〈カビコラム20〉汚れに合わせた清掃方法③ −汚れと洗剤−

洗浄の効率化

効率的に洗浄を行うということは、使用するエネルギーと時間を削減し、目標を達成することだと考えます。

洗浄を効率的に行っていくには、大きく分けて2つの要素(作用力)が必要になります。

◆物理的な力の活用と留意点

一つ目は物理的な作用力です。
主に機械などを用いたもので、高圧洗浄機の圧力、ポリッシャーの摩擦力(研磨)、熱、流動力など、物理的作用力には多くのものがあります。

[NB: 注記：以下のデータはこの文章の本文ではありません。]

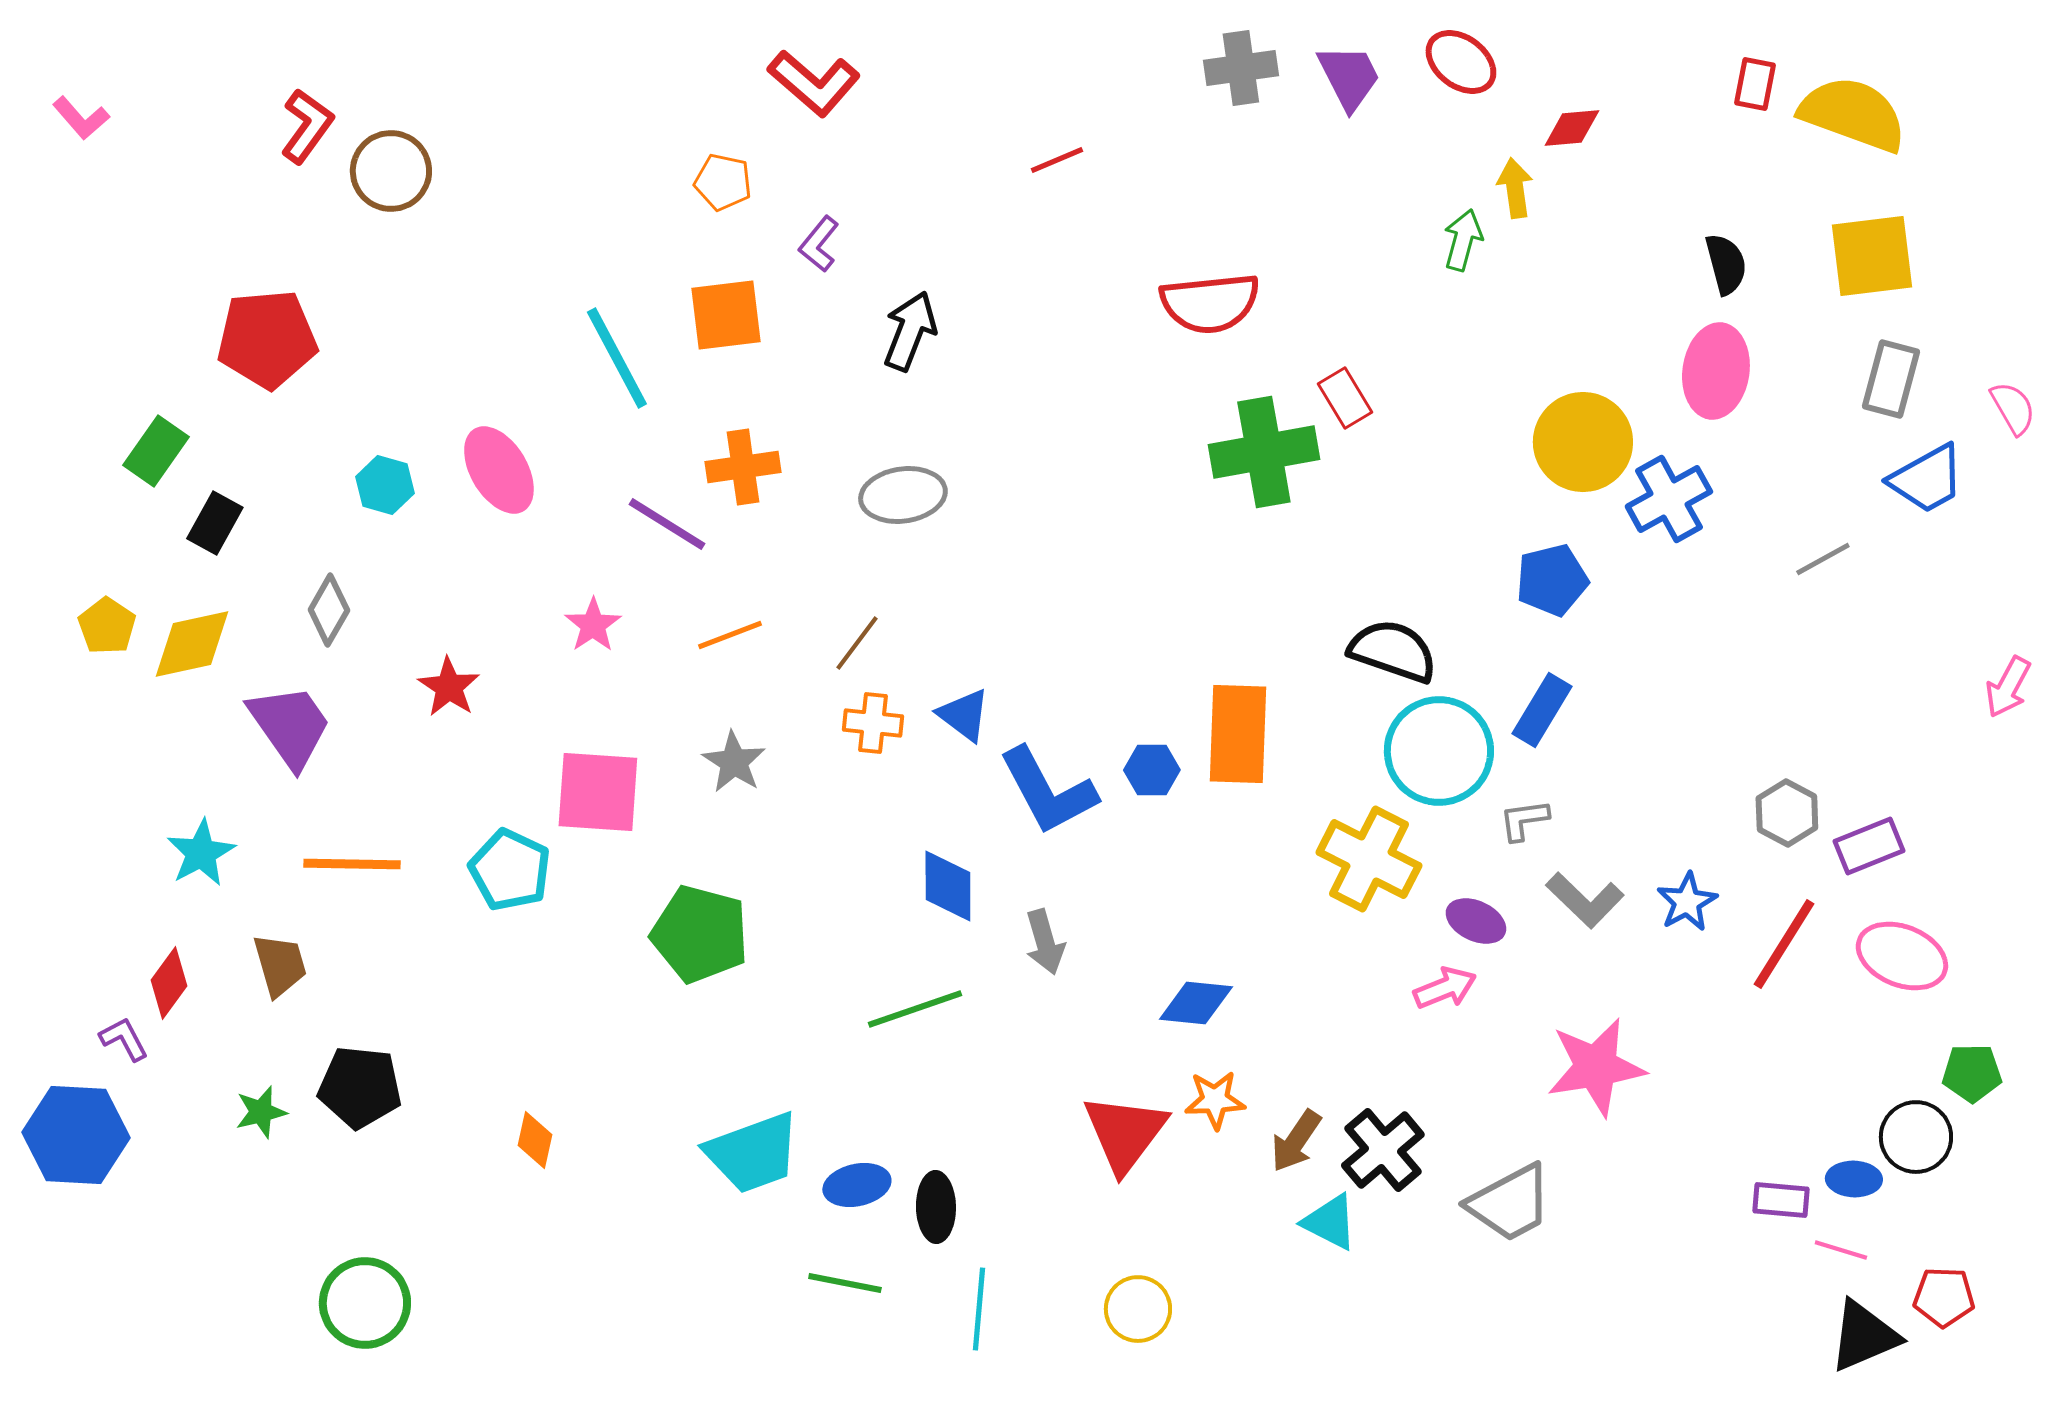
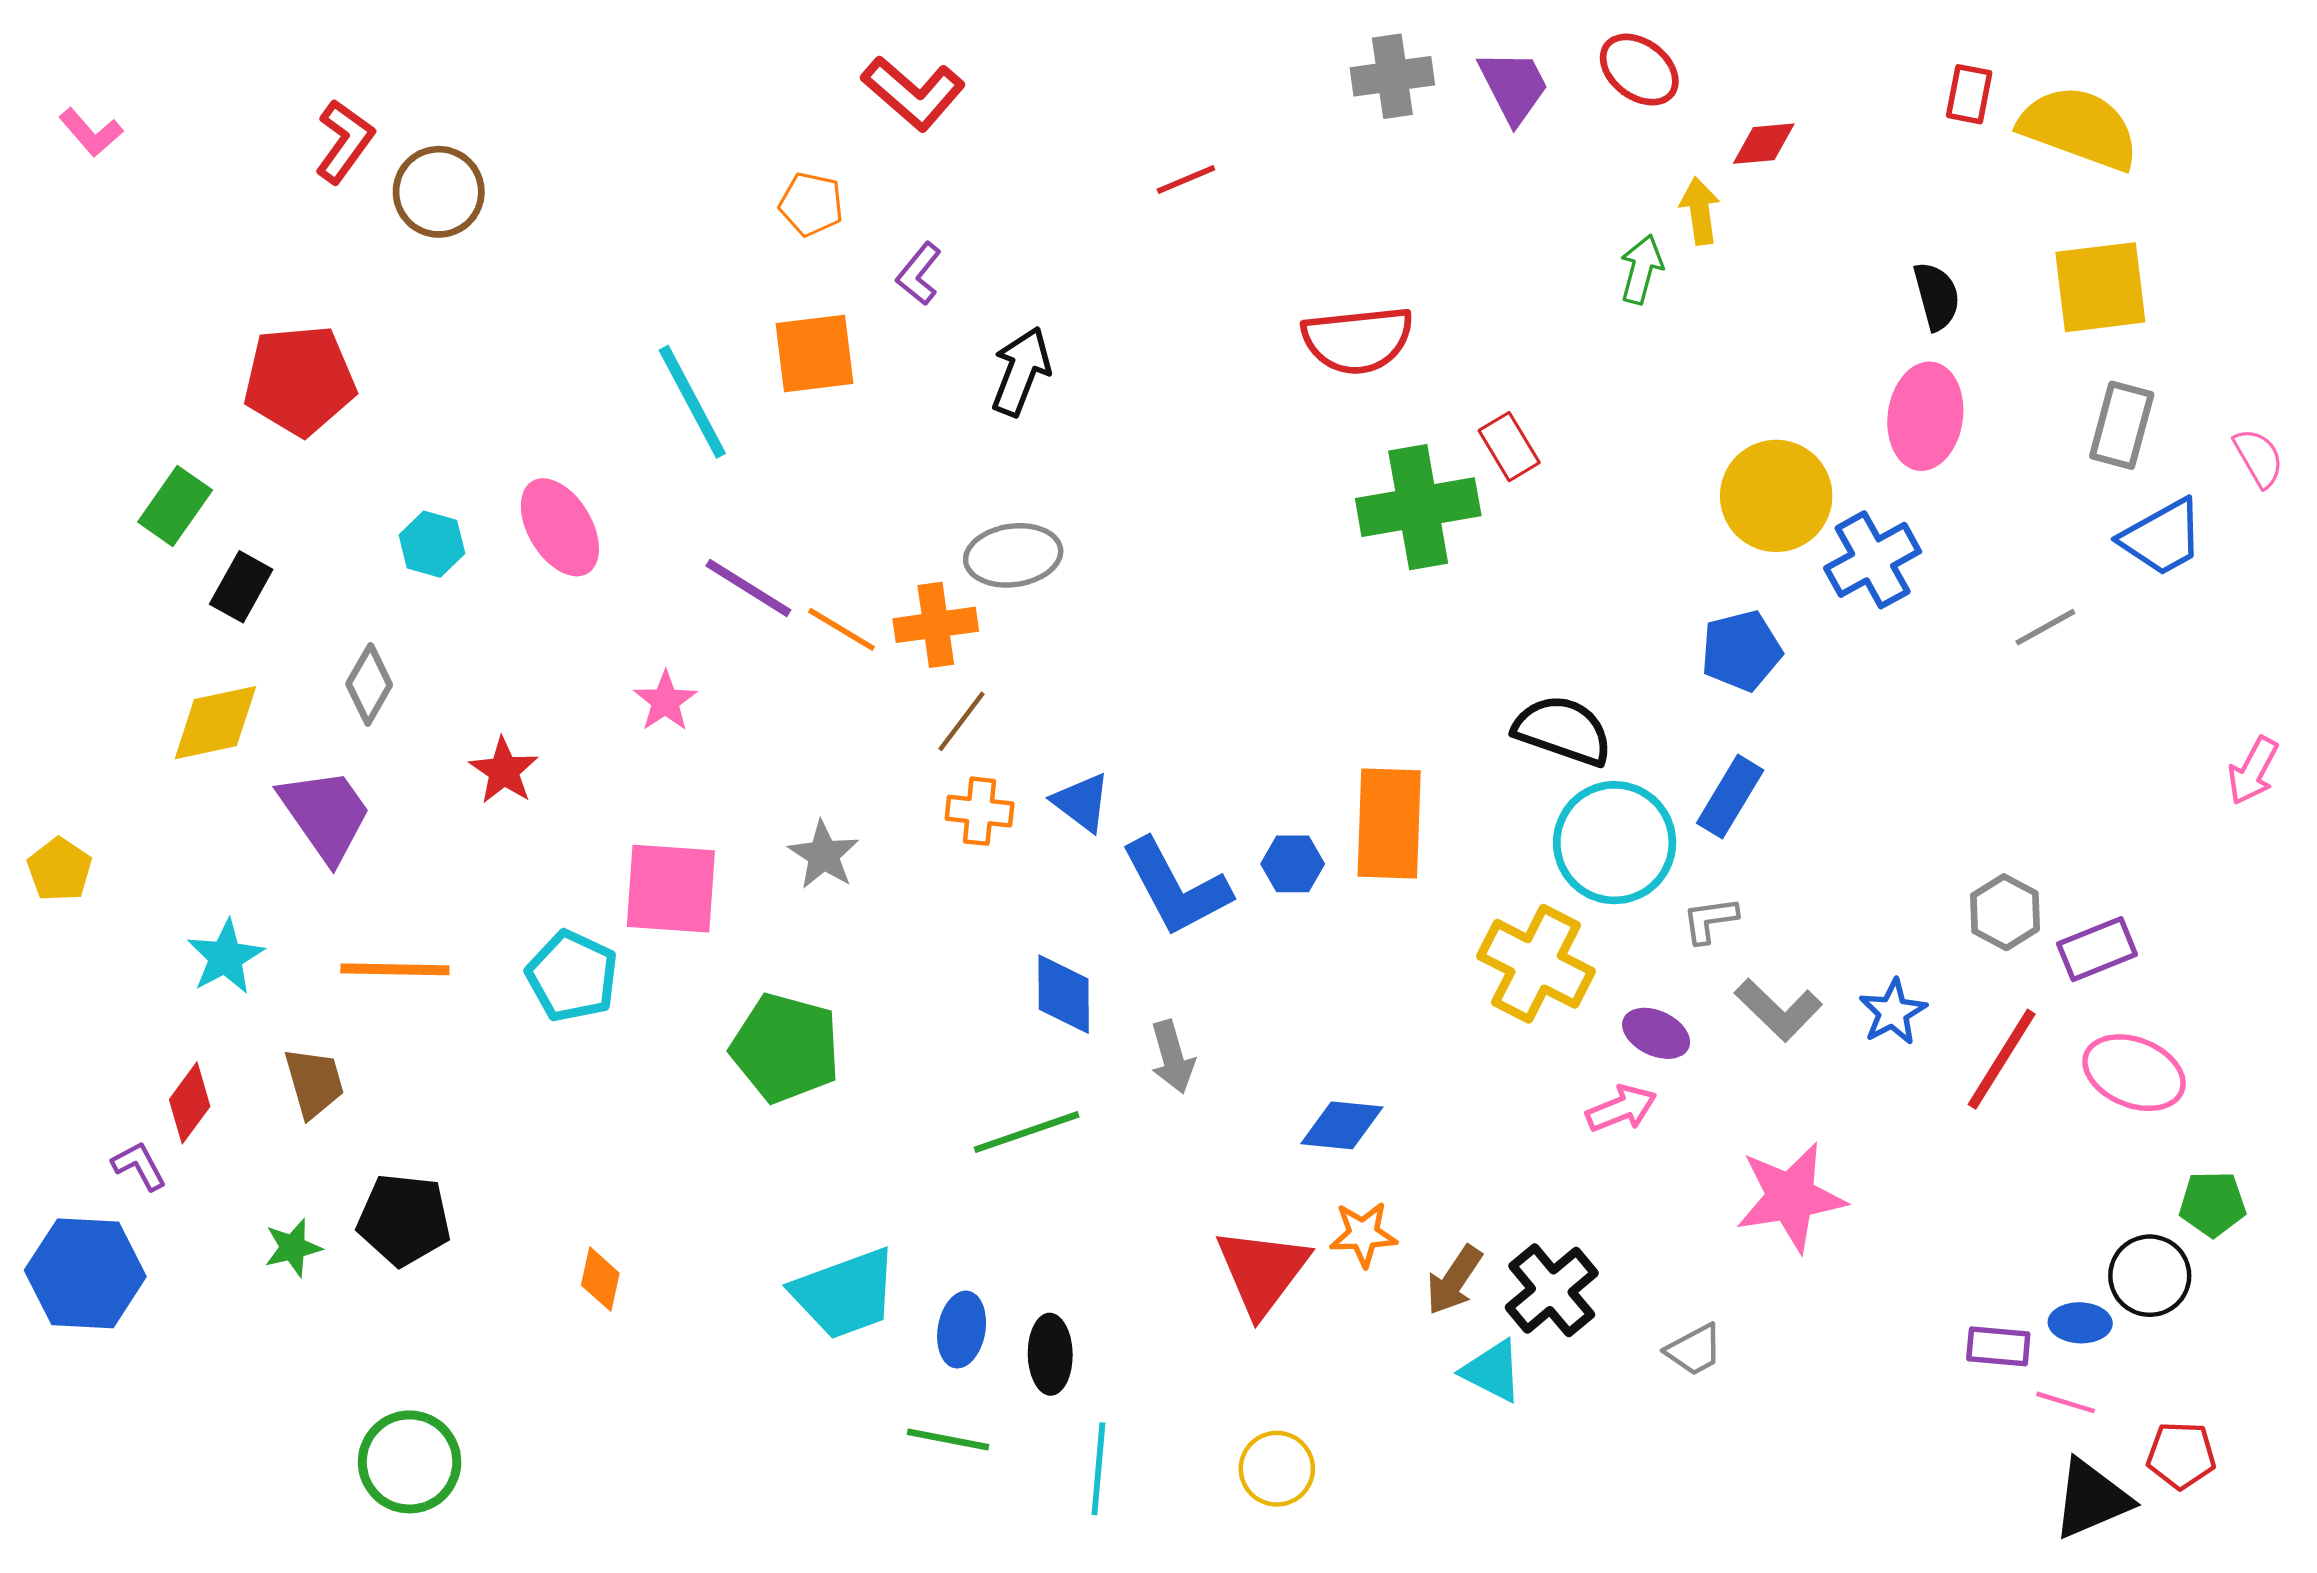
orange cross: (743, 467) -> (936, 625), moved
yellow pentagon: (107, 626) -> (59, 870), moved
orange line: (730, 635) -> (842, 629), moved, turned 52
blue ellipse: (857, 1185) -> (962, 1330), turned -68
gray trapezoid: (1510, 1203) -> (1694, 1350), size x0.6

使用する環境や素材に合わせて適切な選択をしなければいけません。

◯ 高圧洗浄機 研磨作業

高圧洗浄機や研磨作業の物理的な力は、強力にする程付着する汚れは除去しやすくなりますが、洗浄する躯体にまで影響を及ぼす可能性があるため、環境に見合った性能(力)に調整する必要があります。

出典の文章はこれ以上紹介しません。